Working Closely with Local Governments to Smooth Out Roadway Maintenance Processes
Spectrum Spatial and Confirm solutions help local governments optimally meet their clients’ needs
Working with local governments, this integrated highway service provider designs and operates highway solutions across the United Kingdom. It repairs potholes and streetlights, cuts back overgrown trees, grits icy roads, clears blocked drains, and reapplies lane lines that have deteriorated. Unlike a typical contractor, the company’s employees work in clients’ offices and partner with local government staff to identify and repair roadway problems. The company is always working to improve efficiencies in these processes, and they have found solutions with Spectrum Spatial and Confirm.
“One way we discover roadway issues is through reports from the public,” says a business solutions architect with the company. “A few years ago, someone might call to tell us there was a massive pothole located ‘down along High Street.’ The U.K. suf-fers quite badly in some of its roads, and our guys might have to drive around for a while trying to locate that particular pothole. “Our teams were continuously going to locations that were inaccurate, and that cost money for us and potentially, for our clients,” the architect adds. The firm saw an opportunity to improve the way it accepted public reports of roadway problems, by enabling members of the public to pinpoint the problem on a map.

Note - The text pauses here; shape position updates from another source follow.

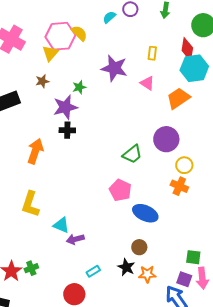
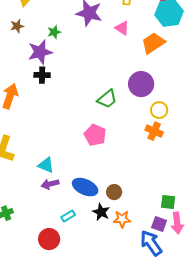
blue ellipse: (145, 213) -> (85, 187), moved
cyan triangle: (61, 225) -> (46, 165), moved

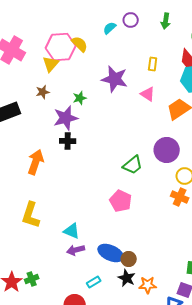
brown circle: (114, 192) -> (129, 259), moved

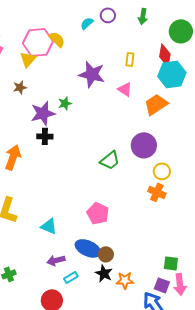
green star: (80, 98) -> (65, 103), moved
pink pentagon: (121, 201) -> (98, 213), moved
purple arrow: (76, 250) -> (56, 260), moved

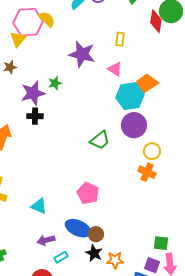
red diamond: (165, 55) -> (156, 21), moved
cyan hexagon: (172, 74) -> (130, 96), moved

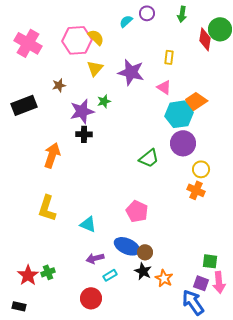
yellow triangle: (18, 39) -> (95, 68), moved
orange star: (115, 260) -> (164, 278), turned 30

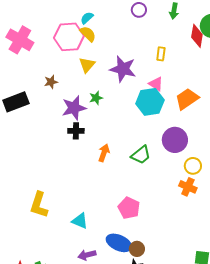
cyan semicircle: (126, 21) -> (87, 18), moved
cyan hexagon: (179, 114) -> (150, 102), moved
orange arrow: (52, 155) -> (104, 153), moved, size x0.7

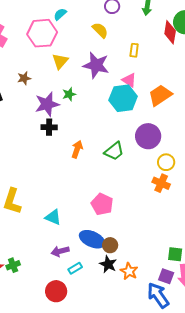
yellow semicircle: (88, 34) -> (100, 30), moved

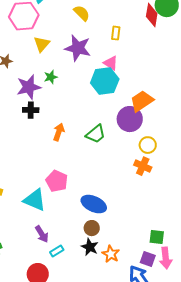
orange trapezoid: (160, 95) -> (142, 101), moved
pink pentagon: (102, 204) -> (57, 181), moved
cyan triangle: (53, 217) -> (35, 200), size x1.4
blue ellipse: (92, 239) -> (94, 204), moved
purple arrow: (60, 251) -> (42, 234), turned -108

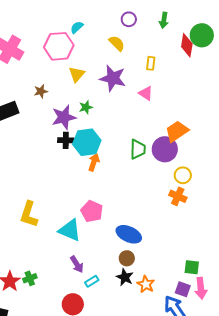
cyan hexagon: (105, 81) -> (87, 142), moved
green trapezoid: (96, 134) -> (138, 149), moved, turned -50

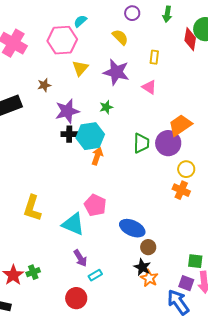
green star: (86, 107) -> (106, 107), moved
brown circle: (127, 258) -> (148, 247), moved
black star: (125, 277) -> (142, 267), moved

The company chose Precisely Spectrum Spatial and Confirm Strategic Asset Management solutions and worked with Precisely Professional Services to modify the solution to optimally meet its clients’ needs. “Spectrum Spatial is very customizable,” says another of the firm’s business solutions architects. “We use around 15 percent of the features straight out of the box. The other 85 percent we’ve customized.”
Now, the company provides clients with an online tool through which residents can report problems such as potholes. The tool will display potholes that have already been reported and sections of road due to be resurfaced in the near future. “Before they can drop a marker on the map to indicate their pothole, we ask them to make sure it has not already been reported,” the architect explains.